■ **Page-level text extractions**
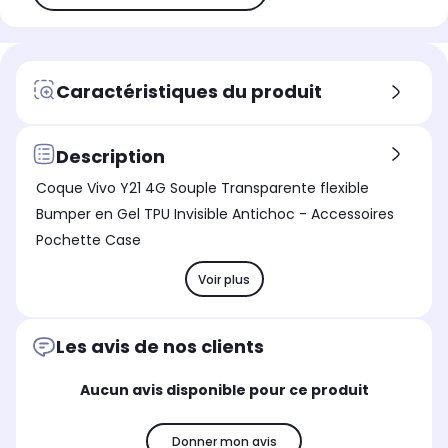
Caractéristiques du produit
Description
Coque Vivo Y21 4G Souple Transparente flexible
Bumper en Gel TPU Invisible Antichoc - Accessoires
Pochette Case
Voir plus
Les avis de nos clients
Aucun avis disponible pour ce produit
Donner mon avis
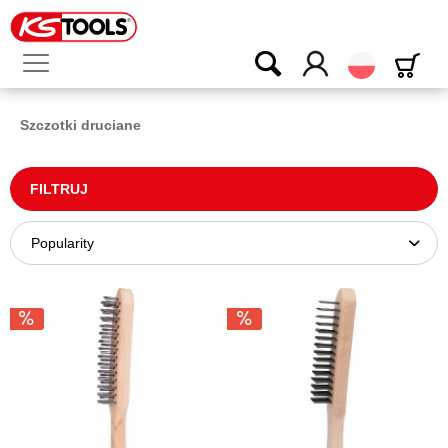
Polski
Szczotki druciane
FILTRUJ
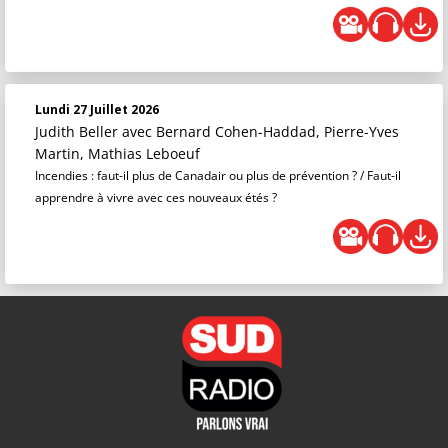
Lundi 27 Juillet 2026
Judith Beller
avec Bernard Cohen-Haddad, Pierre-Yves
Martin, Mathias Leboeuf
Incendies : faut-il plus de Canadair ou plus de prévention ? / Faut-il
apprendre à vivre avec ces nouveaux étés ?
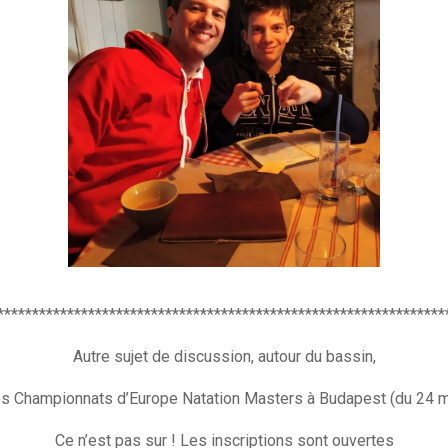
****************************************************************
Autre sujet de discussion, autour du bassin,
es Championnats d’Europe Natation Masters à Budapest (du 24 mai
Ce n’est pas sur ! Les inscriptions sont ouvertes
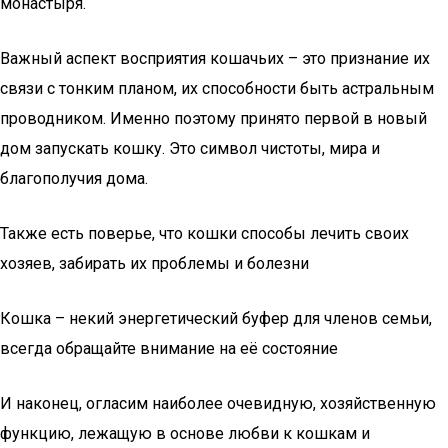
монастыря.
Важный аспект восприятия кошачьих – это признание их
связи с тонким планом, их способности быть астральным
проводником. Именно поэтому принято первой в новый
дом запускать кошку. Это символ чистоты, мира и
благополучия дома.
Также есть поверье, что кошки способы лечить своих
хозяев, забирать их проблемы и болезни
Кошка – некий энергетический буфер для членов семьи,
всегда обращайте внимание на её состояние
И наконец, огласим наиболее очевидную, хозяйственную
функцию, лежащую в основе любви к кошкам и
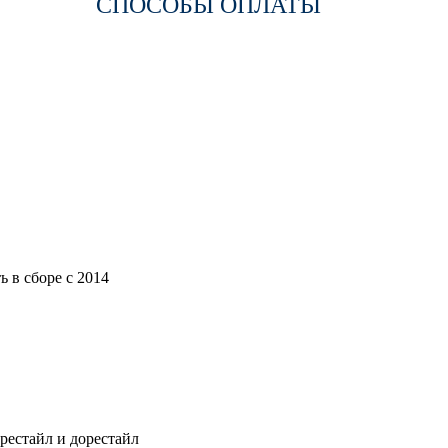
СПОСОБЫ ОПЛАТЫ
 в сборе с 2014
рестайл и дорестайл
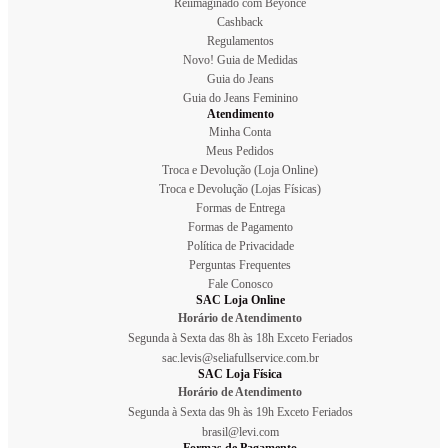
Reiimaginado com Beyoncé
Cashback
Regulamentos
Novo! Guia de Medidas
Guia do Jeans
Guia do Jeans Feminino
Atendimento
Minha Conta
Meus Pedidos
Troca e Devolução (Loja Online)
Troca e Devolução (Lojas Físicas)
Formas de Entrega
Formas de Pagamento
Política de Privacidade
Perguntas Frequentes
Fale Conosco
SAC Loja Online
Horário de Atendimento
Segunda à Sexta das 8h às 18h Exceto Feriados
sac.levis@seliafullservice.com.br
SAC Loja Física
Horário de Atendimento
Segunda à Sexta das 9h às 19h Exceto Feriados
brasil@levi.com
Formas de Pagamento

■ **ASSIGNED TASK**
Your task is to restate word for word the lines from the one containing "avec Bernard Cohen-Haddad, Pierre-Yves" through the last line of the data, both ends included, with no pictures.

■ **RESULT OF THIS TASK**
avec Bernard Cohen-Haddad, Pierre-Yves
Martin, Mathias Leboeuf
Incendies : faut-il plus de Canadair ou plus de prévention ? / Faut-il
apprendre à vivre avec ces nouveaux étés ?
****************************************************************
Autre sujet de discussion, autour du bassin,
es Championnats d’Europe Natation Masters à Budapest (du 24 mai
Ce n’est pas sur ! Les inscriptions sont ouvertes
монастыря.
Важный аспект восприятия кошачьих – это признание их
связи с тонким планом, их способности быть астральным
проводником. Именно поэтому принято первой в новый
дом запускать кошку. Это символ чистоты, мира и
благополучия дома.
Также есть поверье, что кошки способы лечить своих
хозяев, забирать их проблемы и болезни
Кошка – некий энергетический буфер для членов семьи,
всегда обращайте внимание на её состояние
И наконец, огласим наиболее очевидную, хозяйственную
функцию, лежащую в основе любви к кошкам и
СПОСОБЫ ОПЛАТЫ
 в сборе с 2014
рестайл и дорестайл
Reiimaginado com Beyoncé
Cashback
Regulamentos
Novo! Guia de Medidas
Guia do Jeans
Guia do Jeans Feminino
Atendimento
Minha Conta
Meus Pedidos
Troca e Devolução (Loja Online)
Troca e Devolução (Lojas Físicas)
Formas de Entrega
Formas de Pagamento
Política de Privacidade
Perguntas Frequentes
Fale Conosco
SAC Loja Online
Horário de Atendimento
Segunda à Sexta das 8h às 18h Exceto Feriados
sac.levis@seliafullservice.com.br
SAC Loja Física
Horário de Atendimento
Segunda à Sexta das 9h às 19h Exceto Feriados
brasil@levi.com
Formas de Pagamento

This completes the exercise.